[Saved entries]
:::
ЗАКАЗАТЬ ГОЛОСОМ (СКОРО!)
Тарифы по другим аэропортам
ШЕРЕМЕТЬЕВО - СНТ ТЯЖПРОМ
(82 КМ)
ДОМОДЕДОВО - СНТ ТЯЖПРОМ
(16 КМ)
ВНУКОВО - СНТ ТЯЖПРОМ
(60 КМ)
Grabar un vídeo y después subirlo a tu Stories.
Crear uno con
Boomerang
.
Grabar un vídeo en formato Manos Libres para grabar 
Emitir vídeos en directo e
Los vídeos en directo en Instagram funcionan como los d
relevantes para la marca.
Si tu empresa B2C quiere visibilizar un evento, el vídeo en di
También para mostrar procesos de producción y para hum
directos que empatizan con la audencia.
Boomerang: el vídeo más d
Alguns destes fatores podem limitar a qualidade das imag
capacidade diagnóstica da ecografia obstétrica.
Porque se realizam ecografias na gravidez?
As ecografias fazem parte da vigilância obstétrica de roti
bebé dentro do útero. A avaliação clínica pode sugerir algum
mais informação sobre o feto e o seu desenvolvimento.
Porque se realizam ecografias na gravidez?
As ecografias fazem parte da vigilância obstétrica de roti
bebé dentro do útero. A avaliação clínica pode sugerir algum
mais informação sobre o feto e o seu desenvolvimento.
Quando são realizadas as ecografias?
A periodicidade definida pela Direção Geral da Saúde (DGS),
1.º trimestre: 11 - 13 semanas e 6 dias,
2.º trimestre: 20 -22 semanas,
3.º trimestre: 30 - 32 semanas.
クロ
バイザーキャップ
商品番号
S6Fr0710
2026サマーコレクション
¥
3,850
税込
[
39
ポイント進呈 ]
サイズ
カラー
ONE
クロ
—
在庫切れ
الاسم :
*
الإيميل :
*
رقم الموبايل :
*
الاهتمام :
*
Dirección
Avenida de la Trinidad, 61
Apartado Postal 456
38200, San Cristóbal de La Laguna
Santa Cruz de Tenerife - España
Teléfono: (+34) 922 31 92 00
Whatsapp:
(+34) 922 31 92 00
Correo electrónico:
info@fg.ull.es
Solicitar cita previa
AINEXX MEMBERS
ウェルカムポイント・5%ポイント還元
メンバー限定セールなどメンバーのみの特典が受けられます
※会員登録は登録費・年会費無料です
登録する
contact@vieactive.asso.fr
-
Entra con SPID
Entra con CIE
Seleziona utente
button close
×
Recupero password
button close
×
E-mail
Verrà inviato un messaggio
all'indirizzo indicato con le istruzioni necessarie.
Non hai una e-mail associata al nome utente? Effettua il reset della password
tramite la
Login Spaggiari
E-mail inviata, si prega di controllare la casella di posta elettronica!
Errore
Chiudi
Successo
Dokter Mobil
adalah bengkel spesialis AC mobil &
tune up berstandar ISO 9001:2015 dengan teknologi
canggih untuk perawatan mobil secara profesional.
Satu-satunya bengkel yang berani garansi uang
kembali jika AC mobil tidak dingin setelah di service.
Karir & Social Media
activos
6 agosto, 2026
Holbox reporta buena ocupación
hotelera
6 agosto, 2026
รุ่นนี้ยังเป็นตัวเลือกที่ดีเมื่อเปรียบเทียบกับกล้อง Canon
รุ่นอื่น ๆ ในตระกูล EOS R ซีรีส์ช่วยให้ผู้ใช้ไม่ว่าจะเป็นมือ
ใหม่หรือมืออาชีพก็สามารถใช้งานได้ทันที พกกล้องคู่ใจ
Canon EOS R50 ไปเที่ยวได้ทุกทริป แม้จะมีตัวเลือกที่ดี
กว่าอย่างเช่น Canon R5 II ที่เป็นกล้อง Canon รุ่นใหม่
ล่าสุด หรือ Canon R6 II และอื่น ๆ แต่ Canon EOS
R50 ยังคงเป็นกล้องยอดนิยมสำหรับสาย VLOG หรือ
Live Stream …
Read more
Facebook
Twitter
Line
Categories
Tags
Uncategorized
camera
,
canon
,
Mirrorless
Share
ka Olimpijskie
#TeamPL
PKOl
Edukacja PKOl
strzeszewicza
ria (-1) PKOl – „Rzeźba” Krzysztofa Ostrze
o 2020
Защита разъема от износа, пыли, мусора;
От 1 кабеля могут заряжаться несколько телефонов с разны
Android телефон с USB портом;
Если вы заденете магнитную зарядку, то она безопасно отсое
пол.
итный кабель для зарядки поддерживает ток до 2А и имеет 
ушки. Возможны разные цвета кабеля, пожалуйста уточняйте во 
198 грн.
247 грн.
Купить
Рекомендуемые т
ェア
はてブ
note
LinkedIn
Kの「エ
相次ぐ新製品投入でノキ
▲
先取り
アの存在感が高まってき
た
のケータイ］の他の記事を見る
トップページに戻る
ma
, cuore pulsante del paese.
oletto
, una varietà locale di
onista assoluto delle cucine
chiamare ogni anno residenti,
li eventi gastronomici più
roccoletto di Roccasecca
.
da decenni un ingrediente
:::
▶ [To do]:
Repeat back the data above, exact to the last character.

▶ [The answer]:
ЗАКАЗАТЬ ГОЛОСОМ (СКОРО!)
Тарифы по другим аэропортам
ШЕРЕМЕТЬЕВО - СНТ ТЯЖПРОМ
(82 КМ)
ДОМОДЕДОВО - СНТ ТЯЖПРОМ
(16 КМ)
ВНУКОВО - СНТ ТЯЖПРОМ
(60 КМ)
Grabar un vídeo y después subirlo a tu Stories.
Crear uno con
Boomerang
.
Grabar un vídeo en formato Manos Libres para grabar 
Emitir vídeos en directo e
Los vídeos en directo en Instagram funcionan como los d
relevantes para la marca.
Si tu empresa B2C quiere visibilizar un evento, el vídeo en di
También para mostrar procesos de producción y para hum
directos que empatizan con la audencia.
Boomerang: el vídeo más d
Alguns destes fatores podem limitar a qualidade das imag
capacidade diagnóstica da ecografia obstétrica.
Porque se realizam ecografias na gravidez?
As ecografias fazem parte da vigilância obstétrica de roti
bebé dentro do útero. A avaliação clínica pode sugerir algum
mais informação sobre o feto e o seu desenvolvimento.
Porque se realizam ecografias na gravidez?
As ecografias fazem parte da vigilância obstétrica de roti
bebé dentro do útero. A avaliação clínica pode sugerir algum
mais informação sobre o feto e o seu desenvolvimento.
Quando são realizadas as ecografias?
A periodicidade definida pela Direção Geral da Saúde (DGS),
1.º trimestre: 11 - 13 semanas e 6 dias,
2.º trimestre: 20 -22 semanas,
3.º trimestre: 30 - 32 semanas.
クロ
バイザーキャップ
商品番号
S6Fr0710
2026サマーコレクション
¥
3,850
税込
[
39
ポイント進呈 ]
サイズ
カラー
ONE
クロ
—
在庫切れ
الاسم :
*
الإيميل :
*
رقم الموبايل :
*
الاهتمام :
*
Dirección
Avenida de la Trinidad, 61
Apartado Postal 456
38200, San Cristóbal de La Laguna
Santa Cruz de Tenerife - España
Teléfono: (+34) 922 31 92 00
Whatsapp:
(+34) 922 31 92 00
Correo electrónico:
info@fg.ull.es
Solicitar cita previa
AINEXX MEMBERS
ウェルカムポイント・5%ポイント還元
メンバー限定セールなどメンバーのみの特典が受けられます
※会員登録は登録費・年会費無料です
登録する
contact@vieactive.asso.fr
-
Entra con SPID
Entra con CIE
Seleziona utente
button close
×
Recupero password
button close
×
E-mail
Verrà inviato un messaggio
all'indirizzo indicato con le istruzioni necessarie.
Non hai una e-mail associata al nome utente? Effettua il reset della password
tramite la
Login Spaggiari
E-mail inviata, si prega di controllare la casella di posta elettronica!
Errore
Chiudi
Successo
Dokter Mobil
adalah bengkel spesialis AC mobil &
tune up berstandar ISO 9001:2015 dengan teknologi
canggih untuk perawatan mobil secara profesional.
Satu-satunya bengkel yang berani garansi uang
kembali jika AC mobil tidak dingin setelah di service.
Karir & Social Media
activos
6 agosto, 2026
Holbox reporta buena ocupación
hotelera
6 agosto, 2026
รุ่นนี้ยังเป็นตัวเลือกที่ดีเมื่อเปรียบเทียบกับกล้อง Canon
รุ่นอื่น ๆ ในตระกูล EOS R ซีรีส์ช่วยให้ผู้ใช้ไม่ว่าจะเป็นมือ
ใหม่หรือมืออาชีพก็สามารถใช้งานได้ทันที พกกล้องคู่ใจ
Canon EOS R50 ไปเที่ยวได้ทุกทริป แม้จะมีตัวเลือกที่ดี
กว่าอย่างเช่น Canon R5 II ที่เป็นกล้อง Canon รุ่นใหม่
ล่าสุด หรือ Canon R6 II และอื่น ๆ แต่ Canon EOS
R50 ยังคงเป็นกล้องยอดนิยมสำหรับสาย VLOG หรือ
Live Stream …
Read more
Facebook
Twitter
Line
Categories
Tags
Uncategorized
camera
,
canon
,
Mirrorless
Share
ka Olimpijskie
#TeamPL
PKOl
Edukacja PKOl
strzeszewicza
ria (-1) PKOl – „Rzeźba” Krzysztofa Ostrze
o 2020
Защита разъема от износа, пыли, мусора;
От 1 кабеля могут заряжаться несколько телефонов с разны
Android телефон с USB портом;
Если вы заденете магнитную зарядку, то она безопасно отсое
пол.
итный кабель для зарядки поддерживает ток до 2А и имеет 
ушки. Возможны разные цвета кабеля, пожалуйста уточняйте во 
198 грн.
247 грн.
Купить
Рекомендуемые т
ェア
はてブ
note
LinkedIn
Kの「エ
相次ぐ新製品投入でノキ
▲
先取り
アの存在感が高まってき
た
のケータイ］の他の記事を見る
トップページに戻る
ma
, cuore pulsante del paese.
oletto
, una varietà locale di
onista assoluto delle cucine
chiamare ogni anno residenti,
li eventi gastronomici più
roccoletto di Roccasecca
.
da decenni un ingrediente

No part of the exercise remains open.